Выбрать главу

«Вейкфилъдский священник» и «Старик и море»: трудно хоть как-то соотнести их с индийским пейзажем или с индийскими взглядами. Японский роман тоже начинался отчасти с подражания Западу. Танизаки, если я не ошибаюсь, признавался как-то, что в своем раннем творчестве он испытывал слишком сильное влияние европейцев. Однако даже сквозь это подражательство можно разглядеть, что японцы определенно обладают собственным углом зрения. И в раннем творчестве Танизаки это ощущается точно так же, как и в недавних произведениях Юкио Мисимы: это любопытная буквальность, которая приводит к отстраненности настолько неодолимой, что она делает само письмо бессмысленным. Как ни странно, это проистекает из жажды незримого и является выражением интереса к людям. А та сладость и грусть, которую мы обнаруживаем в индийских романах и в индийских фильмах, является нежеланием смотреть в глаза чересчур гнетущей реальности; эти сладость и грусть ослабляют ужас, превращая его в теплую и добродетельную прочувствованность. Индийская сентиментальность — полная противоположность подлинного интереса.

Достоинства Р. К. Нараяна суть магически преображенные индийские неудачи. Я говорю это безо всякого неуважения: Нараян — писатель, чьи произведения вызывают у меня искреннее восхищение и удовольствие. По-моему, он вечно стремится к той бесцельности индийской беллетристики, каковая происходит из глубочайших сомнений относительно предназначения и ценности беллетристики, — однако его вечно спасает собственная честность, чувство юмора и, главное, позиция полного примирения. Его произведения отражают глубинные процессы его общества. Несколько лет назад в Лондоне он сказал мне, что, что бы ни случилось, Индия останется навсегда. Он заметил это мимоходом; он просто высказал убеждение настолько глубоко въевшееся, что оно не нуждалось в особом подчеркивании. Это негативная позиция, часть той старой Индии, которая неспособна на самооценку. И вот результат: Индия, которую видит иностранный гость, далека от Индии из романов Нараяна. Он ведь рассказывает индийскую правду. Слишком многое из гнетущей действительности обходится молчанием; слишком многое предлагается принимать как должное. У Нараяна мы видим противоречие между формой, которая предполагает интерес, и позицией, которая его отрицает; в этом-то тихом противоречии и заключается его магия, которую некоторые называют «чеховской». Он неподражаем, и невозможно предположить, что он добился синтеза, к которому когда-нибудь придет вся индийская литература. Более молодые писатели, пишущие по-английски, далеко ушли от Нараяна. В романах, повествующих о сложностях, с какими сталкиваются студенты, вернувшиеся из Европы, они лишь выражают личное замешательство; сами такие романы лишь документируют индийскую неразбериху. Единственным автором, работающим внутри общества и вместе с тем способным навязать ему такой способ видения, в котором можно признать приемлемый тип критики, является писательница Р. Проэр Джхабвала. Но она европейка.

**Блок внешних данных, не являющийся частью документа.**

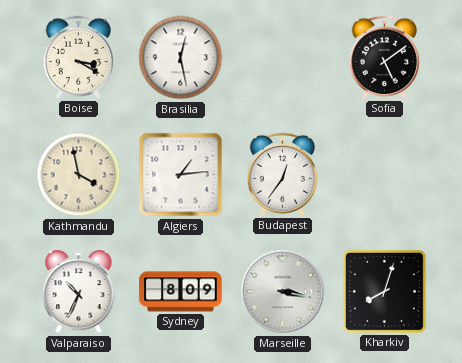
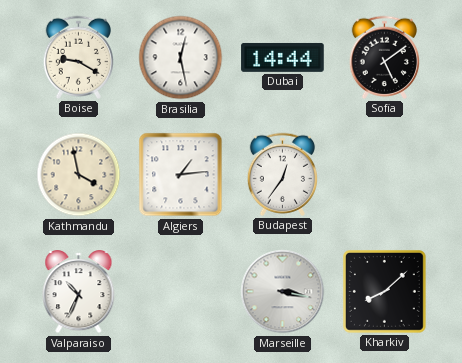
Boise: 3:20 -> 9:20
Dubai: none -> 14:44
Sydney: 8:09 -> none
Kharkiv: 8:03 -> 8:08
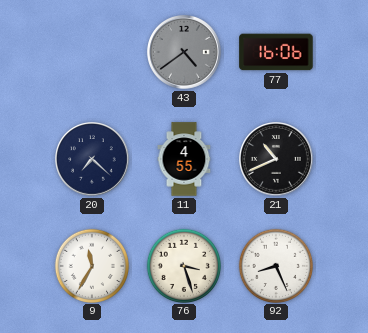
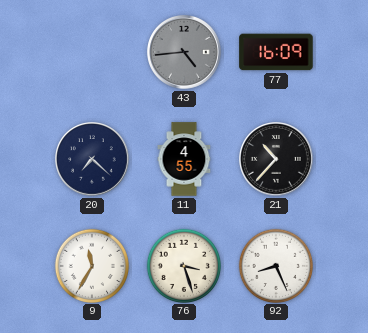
43: 4:39 -> 4:44
77: 16:06 -> 16:09
21: 10:41 -> 10:37
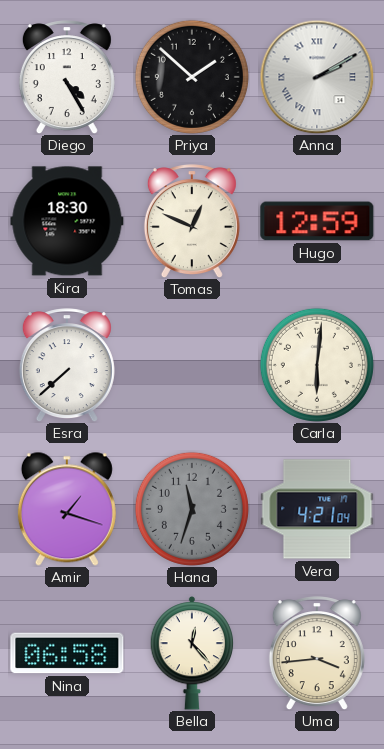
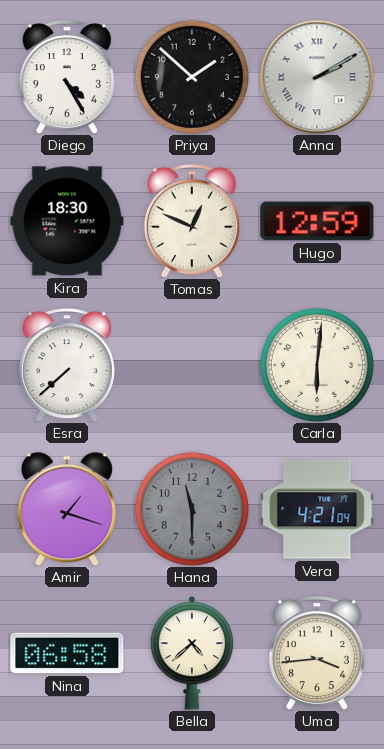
Hana: 11:33 -> 11:30
Bella: 12:23 -> 4:38
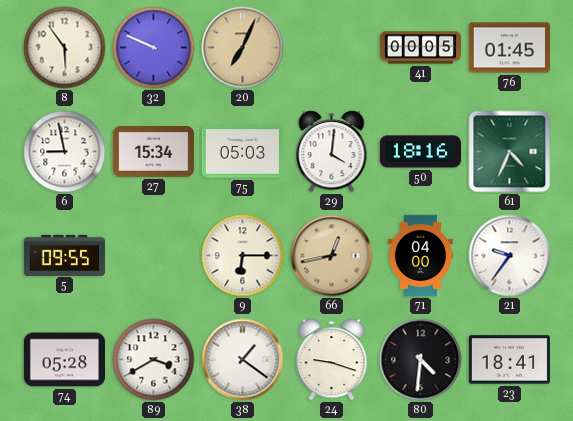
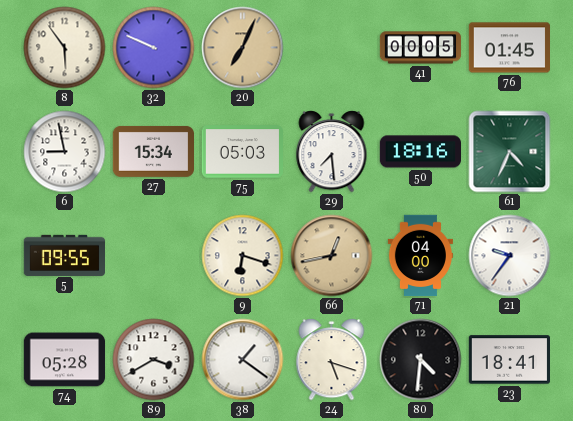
29: 4:01 -> 7:29
9: 6:15 -> 6:18
24: 9:18 -> 5:18
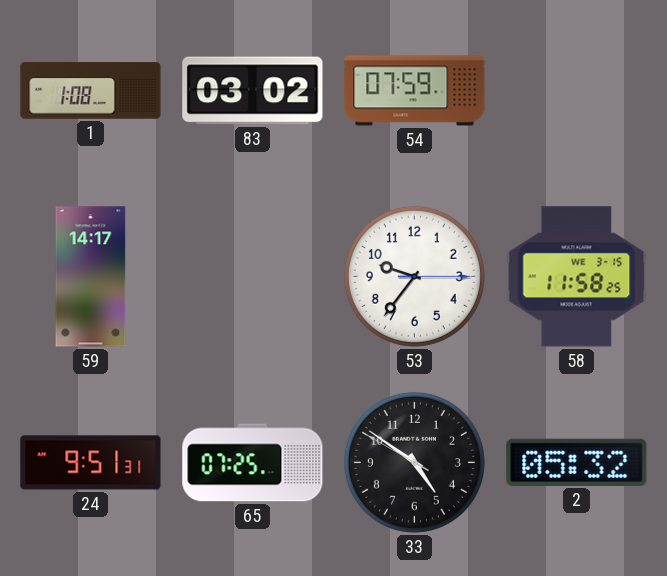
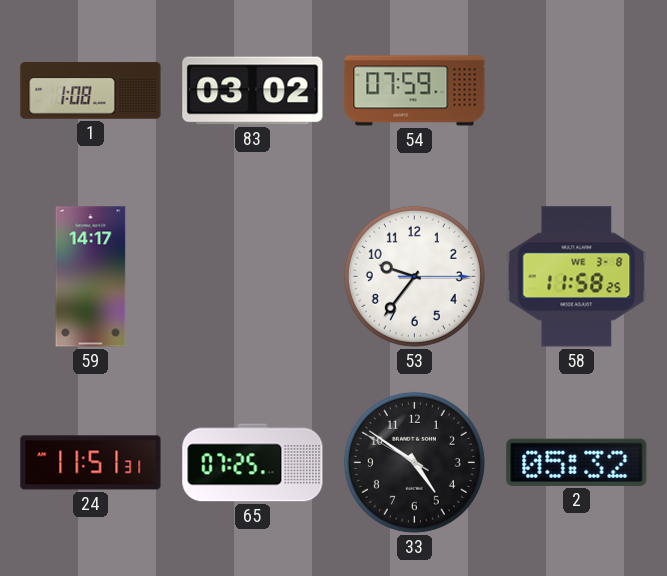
58 date: WE 3-15 -> WE 3-8
24: 9:51 -> 11:51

«С известной точки зрения литературу можно разделить на соглашательскую — она, грубо говоря, относится к древности и классике, — и диссидентскую, порожденную Новым временем. Нетрудно заметить, что в первой из них роман был редкостью. Почти все его образцы вдохновлены не действительностью, а фантазией… В сущности, это сказки, а не романы. Во второй, напротив, появляется подлинный жанр романа, не перестающий развиваться и обогащаться вплоть до наших дней… Роман зарождается одновременно с духом мятежа и выражает — в эстетическом плане — те же мятежные устремления». (Камю А., «Бунтующий человек») (Прим. авт.)